- GOAL OF THE EXERCISE
Only lines with the string "Balkonkraftwerks" are wanted. Pull them out of the data.

Page-level text extractions
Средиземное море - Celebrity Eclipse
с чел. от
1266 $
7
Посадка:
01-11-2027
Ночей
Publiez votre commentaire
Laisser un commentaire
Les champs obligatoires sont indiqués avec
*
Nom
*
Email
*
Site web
==
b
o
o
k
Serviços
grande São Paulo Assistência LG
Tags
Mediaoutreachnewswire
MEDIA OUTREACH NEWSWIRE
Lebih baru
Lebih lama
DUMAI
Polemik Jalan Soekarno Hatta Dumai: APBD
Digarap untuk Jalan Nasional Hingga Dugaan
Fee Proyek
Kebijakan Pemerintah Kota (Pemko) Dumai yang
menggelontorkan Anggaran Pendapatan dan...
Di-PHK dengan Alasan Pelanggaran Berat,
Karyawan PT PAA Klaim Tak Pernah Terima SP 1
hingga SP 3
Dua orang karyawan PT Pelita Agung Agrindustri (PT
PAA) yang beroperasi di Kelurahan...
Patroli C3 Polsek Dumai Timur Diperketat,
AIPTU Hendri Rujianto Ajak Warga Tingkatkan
* * *
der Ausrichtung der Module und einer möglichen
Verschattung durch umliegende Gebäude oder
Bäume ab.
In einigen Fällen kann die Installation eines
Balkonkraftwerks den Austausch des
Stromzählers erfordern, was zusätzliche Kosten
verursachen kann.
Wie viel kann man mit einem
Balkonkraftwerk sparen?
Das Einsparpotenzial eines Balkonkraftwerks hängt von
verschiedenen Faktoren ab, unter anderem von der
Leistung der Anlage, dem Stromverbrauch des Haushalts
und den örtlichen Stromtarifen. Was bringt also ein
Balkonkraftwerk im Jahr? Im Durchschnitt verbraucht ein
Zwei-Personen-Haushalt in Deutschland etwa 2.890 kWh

- ANSWER BOX
Balkonkraftwerks den Austausch des
Das Einsparpotenzial eines Balkonkraftwerks hängt von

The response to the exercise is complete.